また、同日、建設現場でも2件の事故が発生して2人が死亡した。ソウルの複合施設の新築工事現場で午後12時30分頃、地下3階で塗装作業をしていた労働者のCさん(57)が地下4階に墜落し、命を落とした。釜山市の業務施設の新築工事現場では、Dさん(36)が午前10時20分頃、駐車タワーの地下1階で断熱剤の仕上げ作業をしていて、リフトカーが上昇した時に降りてくるカウンターウェイトに挟まれて病院に運ばれたが、結局、死亡した。これらの建設現場は工事金額が50億ウォン以上で、重大災害処罰法が適用される事業場だ。
「今が重大災害処罰法の無力化を議論する時なのか」
事故が起きる前日、引継ぎ委では重大災害処罰法の下位法令の改正が話し合われた。労働部の業務報告の過程で、引継ぎ委が「重大災害処罰法に対する現場の憂慮」を伝えると、労働部は「憂慮がある以上、指針や解釈、マニュアル、必要な場合には下位法令まで改正して、不確実性の解消に最善を尽くす」という考えを明らかにした。新政府が発足すれば、重大災害処罰法を緩和するというシグナルだ。光州の現代産業建設のマンション崩壊事故で弾みがついた建設安全特別法の制定も、容易ではない見通しだ。労働部は、建設安全特別法の代わりに、関連の内容を産業安全保健法に盛り込むこともできるという趣旨で、業務報告を行ったと解った。

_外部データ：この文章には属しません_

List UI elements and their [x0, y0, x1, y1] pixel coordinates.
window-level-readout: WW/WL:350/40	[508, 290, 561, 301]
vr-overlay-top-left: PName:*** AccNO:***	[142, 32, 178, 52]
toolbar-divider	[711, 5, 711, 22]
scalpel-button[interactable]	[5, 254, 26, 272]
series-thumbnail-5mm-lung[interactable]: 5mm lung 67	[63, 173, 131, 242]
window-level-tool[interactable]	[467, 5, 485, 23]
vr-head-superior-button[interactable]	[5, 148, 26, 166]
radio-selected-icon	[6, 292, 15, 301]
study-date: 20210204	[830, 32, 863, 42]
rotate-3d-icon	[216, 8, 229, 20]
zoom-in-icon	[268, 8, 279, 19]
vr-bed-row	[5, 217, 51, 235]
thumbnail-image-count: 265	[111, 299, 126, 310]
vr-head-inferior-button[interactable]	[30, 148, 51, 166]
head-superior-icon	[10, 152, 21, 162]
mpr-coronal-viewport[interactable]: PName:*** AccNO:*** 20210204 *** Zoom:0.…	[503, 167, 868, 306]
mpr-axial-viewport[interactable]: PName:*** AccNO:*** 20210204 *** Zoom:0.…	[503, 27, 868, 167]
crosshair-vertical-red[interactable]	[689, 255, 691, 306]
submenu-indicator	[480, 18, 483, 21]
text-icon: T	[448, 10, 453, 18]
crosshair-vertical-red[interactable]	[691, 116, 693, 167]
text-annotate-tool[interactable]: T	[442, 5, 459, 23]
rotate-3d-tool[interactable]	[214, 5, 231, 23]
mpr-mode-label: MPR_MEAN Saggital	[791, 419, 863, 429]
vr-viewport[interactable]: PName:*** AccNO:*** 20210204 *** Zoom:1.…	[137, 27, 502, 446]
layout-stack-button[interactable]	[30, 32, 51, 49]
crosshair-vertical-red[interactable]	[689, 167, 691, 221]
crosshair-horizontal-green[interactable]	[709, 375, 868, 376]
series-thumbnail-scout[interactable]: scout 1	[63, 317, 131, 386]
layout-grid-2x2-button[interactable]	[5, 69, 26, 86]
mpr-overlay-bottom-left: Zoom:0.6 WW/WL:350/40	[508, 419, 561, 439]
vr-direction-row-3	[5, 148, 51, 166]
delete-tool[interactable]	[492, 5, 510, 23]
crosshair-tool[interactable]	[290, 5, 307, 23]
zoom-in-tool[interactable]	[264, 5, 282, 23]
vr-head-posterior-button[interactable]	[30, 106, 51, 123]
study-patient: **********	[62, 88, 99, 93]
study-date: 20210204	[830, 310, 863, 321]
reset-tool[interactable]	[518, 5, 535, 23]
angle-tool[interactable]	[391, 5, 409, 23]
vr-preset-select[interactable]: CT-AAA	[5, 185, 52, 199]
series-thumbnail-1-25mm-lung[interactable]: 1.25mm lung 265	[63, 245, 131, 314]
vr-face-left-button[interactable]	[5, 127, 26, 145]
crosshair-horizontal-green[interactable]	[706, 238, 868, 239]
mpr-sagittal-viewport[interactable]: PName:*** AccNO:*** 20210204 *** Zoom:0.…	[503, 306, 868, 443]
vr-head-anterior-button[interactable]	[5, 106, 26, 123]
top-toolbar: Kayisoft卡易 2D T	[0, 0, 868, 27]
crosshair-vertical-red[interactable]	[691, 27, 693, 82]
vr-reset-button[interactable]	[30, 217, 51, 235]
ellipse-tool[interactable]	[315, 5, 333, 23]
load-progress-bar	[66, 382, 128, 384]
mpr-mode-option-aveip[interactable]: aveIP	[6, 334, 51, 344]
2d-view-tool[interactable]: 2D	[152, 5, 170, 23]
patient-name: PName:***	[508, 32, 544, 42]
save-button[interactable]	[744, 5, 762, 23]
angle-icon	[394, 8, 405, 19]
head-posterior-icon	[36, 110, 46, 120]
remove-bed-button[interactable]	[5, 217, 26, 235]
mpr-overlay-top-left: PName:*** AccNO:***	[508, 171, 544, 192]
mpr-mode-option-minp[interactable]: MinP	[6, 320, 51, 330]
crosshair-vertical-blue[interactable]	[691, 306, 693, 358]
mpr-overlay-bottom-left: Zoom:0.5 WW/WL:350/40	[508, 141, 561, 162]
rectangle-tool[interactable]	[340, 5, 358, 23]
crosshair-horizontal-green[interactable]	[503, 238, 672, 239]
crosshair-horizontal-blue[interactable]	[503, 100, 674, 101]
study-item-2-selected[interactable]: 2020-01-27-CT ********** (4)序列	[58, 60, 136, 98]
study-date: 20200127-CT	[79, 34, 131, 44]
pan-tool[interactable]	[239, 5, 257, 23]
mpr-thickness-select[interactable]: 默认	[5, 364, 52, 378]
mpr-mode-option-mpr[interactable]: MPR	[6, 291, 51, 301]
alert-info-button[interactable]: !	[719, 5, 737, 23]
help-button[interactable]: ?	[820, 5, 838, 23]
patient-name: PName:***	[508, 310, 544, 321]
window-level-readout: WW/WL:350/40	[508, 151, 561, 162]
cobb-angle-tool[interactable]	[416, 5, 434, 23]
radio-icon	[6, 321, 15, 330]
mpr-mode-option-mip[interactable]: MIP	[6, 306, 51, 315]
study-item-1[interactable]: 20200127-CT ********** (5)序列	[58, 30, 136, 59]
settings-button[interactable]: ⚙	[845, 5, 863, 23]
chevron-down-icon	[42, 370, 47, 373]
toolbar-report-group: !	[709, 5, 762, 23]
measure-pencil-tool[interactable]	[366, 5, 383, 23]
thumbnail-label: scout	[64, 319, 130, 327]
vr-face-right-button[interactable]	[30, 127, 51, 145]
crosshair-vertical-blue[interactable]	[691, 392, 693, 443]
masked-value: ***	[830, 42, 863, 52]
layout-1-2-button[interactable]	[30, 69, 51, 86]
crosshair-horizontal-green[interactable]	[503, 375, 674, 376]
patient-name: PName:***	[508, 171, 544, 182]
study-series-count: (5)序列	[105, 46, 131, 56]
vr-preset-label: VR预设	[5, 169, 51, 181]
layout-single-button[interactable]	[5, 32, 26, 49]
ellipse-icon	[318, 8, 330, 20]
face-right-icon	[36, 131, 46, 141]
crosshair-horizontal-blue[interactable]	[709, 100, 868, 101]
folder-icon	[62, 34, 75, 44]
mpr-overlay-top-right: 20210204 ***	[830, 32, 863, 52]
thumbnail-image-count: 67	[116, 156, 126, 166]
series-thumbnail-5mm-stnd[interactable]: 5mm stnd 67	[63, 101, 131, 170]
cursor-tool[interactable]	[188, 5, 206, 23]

引き継ぎ委が言う『現場の懸念』は、事実上企業の声だ。経総は重大災害4件が発生した25日、「経営責任者の義務内容の不明確性を解消し、経営者に対する下限刑(1年以上の懲役刑)を削除する方向で重大災害処罰法を改正すべきだ」という意見が入った『新政府に望む企業政策提案書』を引き継ぎ委に伝えた。重大災害事業場での経営責任者への処罰を低減すべきだという意味だ。
21日、尹錫悦当選者は経済6団体長と会い、「企業がより自由に判断し、投資し、成長できるように、制度的な妨害要素を取り除くのが政府のする仕事」であると強調した。この経済6団体長の要求事項には、重大災害処罰法の改正も含まれている。
労働界は「最近の市民を対象にしたアンケート調査の結果、78%が重大災害処罰法が労災死亡の減少に肯定的だと評価し、企業が主張するように、事業主の処罰が重すぎるという回答は18.7%に過ぎなかった」とし、「このような市民の期待に反する重大災害処罰法の無力化の試みを中止せよ」と追求した。